Devant la canne à sucre un jour le fouet sapglant
      Vantait son cruel ministère.
»Grâce à moi, disait-il, pour enrichir le blanc,
      Le nègre séconde la terre;
Par l'esclave, sans moi, le sol abandonné
Ne produirait bientôt qu'une maigre récolte,
      Et bientôt l'insubordonné
      Se lèverait pour la révolte.
Mais, sous mon influence, à jamais retenu
      Dans une terreur salutaire,
Au profit des colons, ignorant, pauvre et nu,
Toujours il traînera sa chaîne héréditaire.
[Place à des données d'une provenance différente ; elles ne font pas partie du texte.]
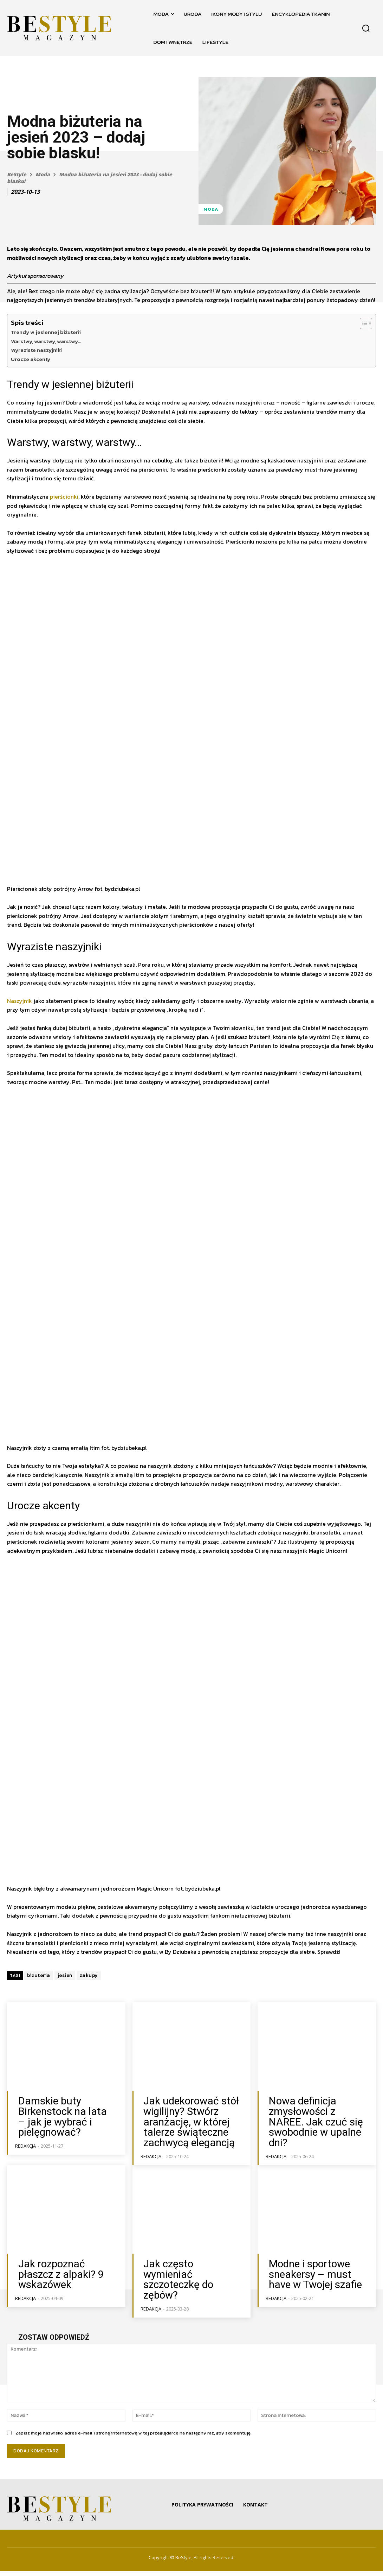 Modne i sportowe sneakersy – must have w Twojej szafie (314, 2292)
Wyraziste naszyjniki (36, 350)
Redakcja (25, 2159)
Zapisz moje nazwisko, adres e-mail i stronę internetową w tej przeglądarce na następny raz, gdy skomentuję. (133, 2437)
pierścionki (64, 496)
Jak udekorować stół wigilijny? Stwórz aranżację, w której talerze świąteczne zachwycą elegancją (183, 2146)
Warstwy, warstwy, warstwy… (46, 341)
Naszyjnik (19, 1029)
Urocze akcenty (30, 359)
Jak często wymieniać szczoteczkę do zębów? (189, 2288)
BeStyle (16, 174)
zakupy (88, 2003)
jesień (64, 2003)
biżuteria (38, 2003)
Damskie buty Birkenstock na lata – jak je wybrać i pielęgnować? (66, 2137)
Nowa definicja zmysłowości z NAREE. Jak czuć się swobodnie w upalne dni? (315, 2142)
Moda (42, 174)
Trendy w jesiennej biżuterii (46, 332)
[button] (366, 28)
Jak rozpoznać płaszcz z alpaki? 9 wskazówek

      Mon rôle est beau, sans contredit... «
      La canne à sucre répondit:
»Des noirs oses-tu bien, pour un planteur avare,
Faire couler le sang, les larmes, les sueurs!
Victimes trop longtemps d'un préjugé barbare,
Enfin ils ont trouvé de nobles défenseurs
Dont la parole est forte et dont la cause est sainte.
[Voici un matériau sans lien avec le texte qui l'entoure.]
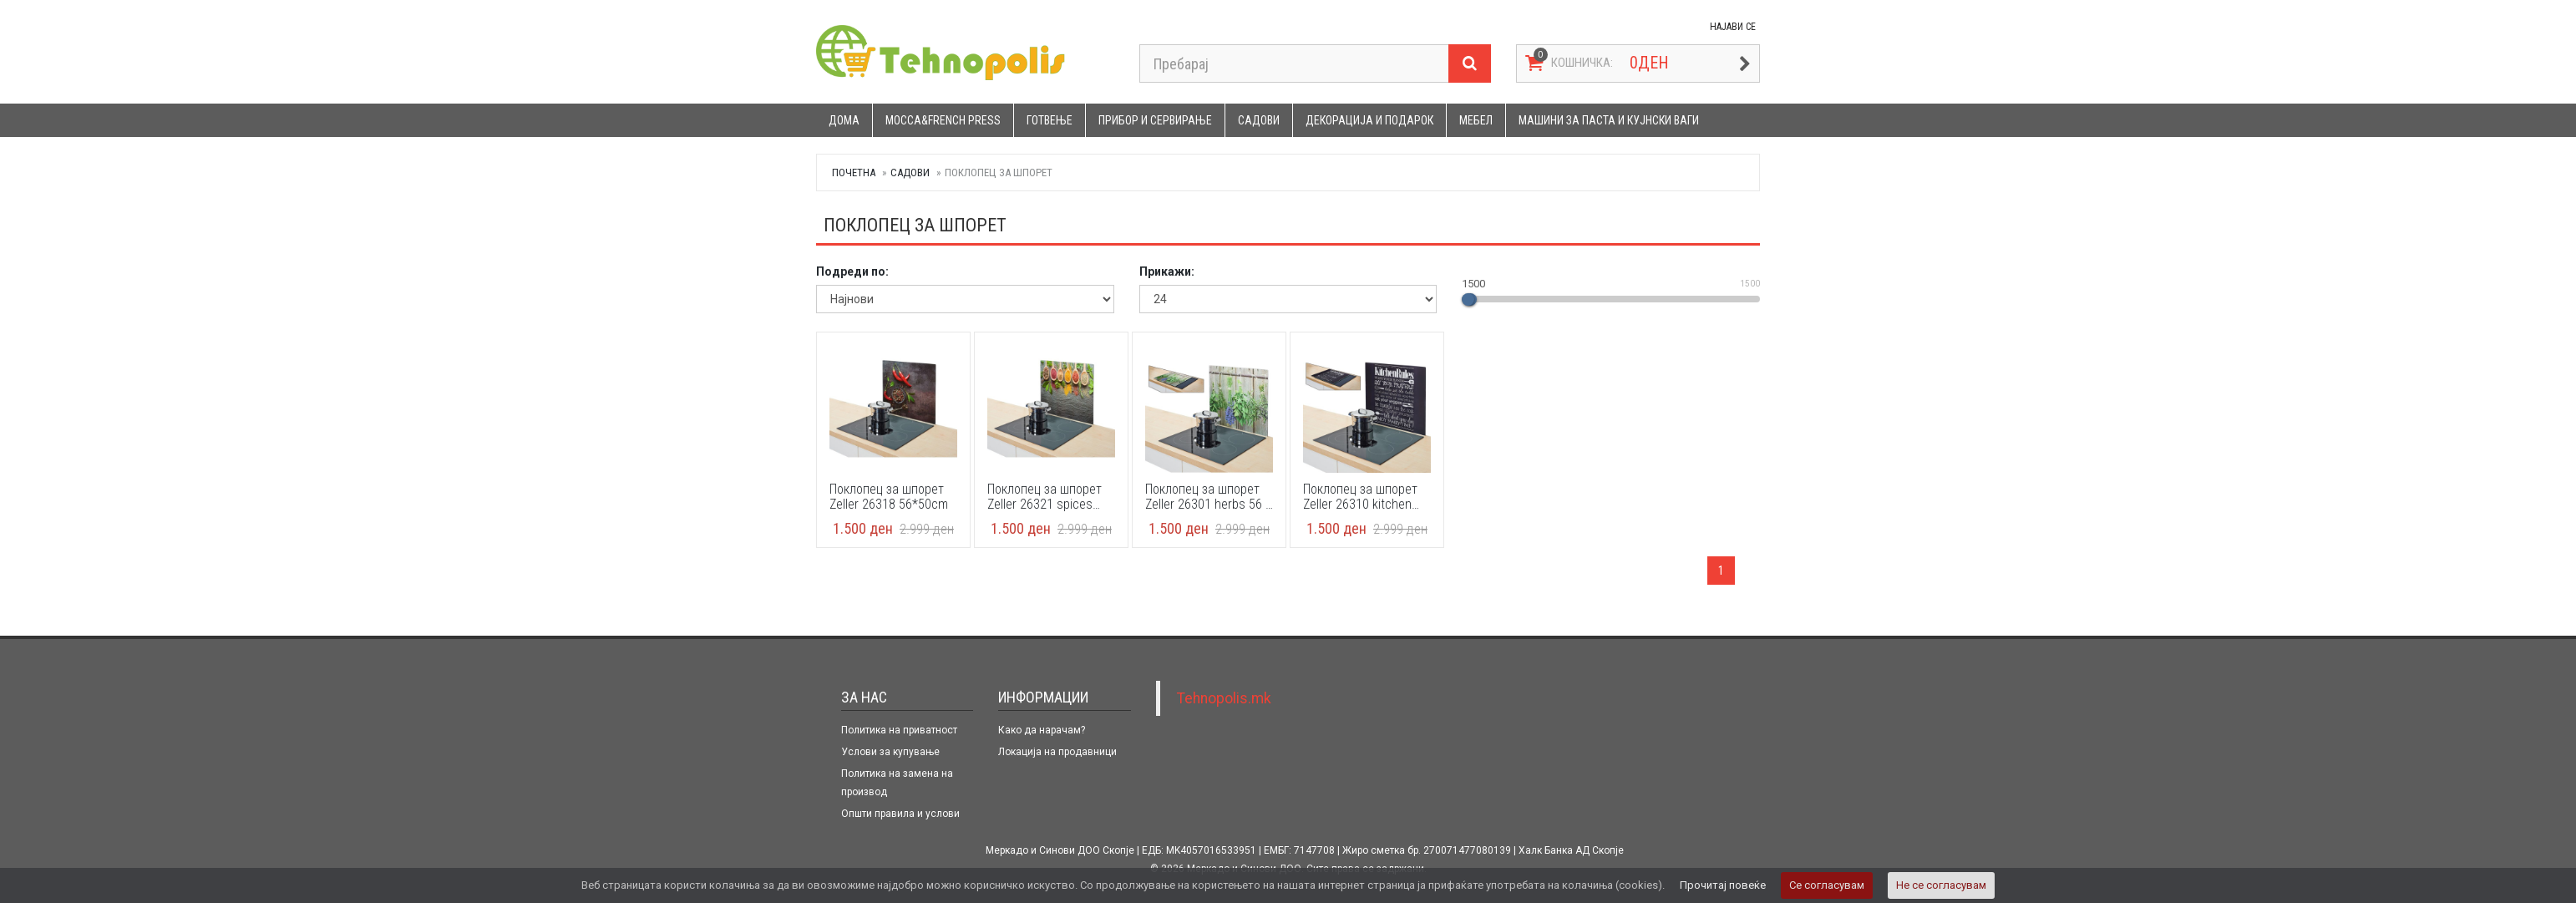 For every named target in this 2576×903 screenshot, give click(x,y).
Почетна (853, 172)
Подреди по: (852, 271)
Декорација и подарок (1369, 120)
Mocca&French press (943, 120)
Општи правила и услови (900, 813)
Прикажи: (1166, 271)
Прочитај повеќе (1723, 885)
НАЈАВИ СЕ (1733, 27)
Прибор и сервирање (1155, 120)
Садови (1259, 120)
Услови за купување (890, 752)
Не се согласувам (1941, 885)
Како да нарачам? (1041, 730)
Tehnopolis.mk (1224, 698)
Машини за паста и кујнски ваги (1609, 120)
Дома (844, 120)
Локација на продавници (1057, 752)
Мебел (1476, 120)
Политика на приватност (899, 730)
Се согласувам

      Oh! que l'esclave soit sans crainte:
Dieu le veut, Dieu le veut, sa chaîne tombera,
      Et toi, ton règne finira!«

Fable XXIII.
Le Voyageur et le Poteau

      Dans les champs, vers un carrefour
Où différents sentiers en divers lieux conduisent,
      Un voyageur s'arrête un jour.
»Enfin, reposons-nous, car mes forces s'épuisent;
Depuis l'aube, dit-il, je porte un lourd sardeau.«
Comme il parle, voilà qu'à l'angle d'une route
      Ainsi le harangue un poteau:
»Au bourg le plus voisin vous vous rendezsans doute;
Retenez les conseils que je vais vous donner:
Marchez toujours à droite et sans vous détourner.
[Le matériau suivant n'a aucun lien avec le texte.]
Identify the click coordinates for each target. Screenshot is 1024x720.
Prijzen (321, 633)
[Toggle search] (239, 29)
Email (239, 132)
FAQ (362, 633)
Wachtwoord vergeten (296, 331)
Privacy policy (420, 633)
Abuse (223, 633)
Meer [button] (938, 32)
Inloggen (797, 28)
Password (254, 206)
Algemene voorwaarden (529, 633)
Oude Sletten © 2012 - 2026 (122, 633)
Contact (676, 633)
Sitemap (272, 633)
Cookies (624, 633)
Quelques milles de plus à parcourir encore,
Espace qu'un boiteux en quatre pas dévore,
Des bois, une prairie, une plaine, un coteau,
      Bref, le trajet le plus facile. . .
— Eh bien, marche toi-même... — Oh! répond le poteau
Je montre les chemins, mais je reste immobile.«
Comme lui tels et tels, je vous le dis tout bas,
Nous indiquent la route et ne la suivent pas.

Fable XXIV.
La Vérité et la Flatterie

      Vers le Louvre une femme arrive;
      La sentinelle dit: »Qui vive?...
      — La vérité!... — L'on n'entre pas.«
Et la pauvre déesse ailleurs porte ses pas.
Survient une autre femme, et la garde lui crie:
Qui vive?...« Elle répond: »Je suis la Flatterie...
— Entrez!« Elle entre... On sait que dans les cours;
Louangeuse déesse, on t'accueille toujours.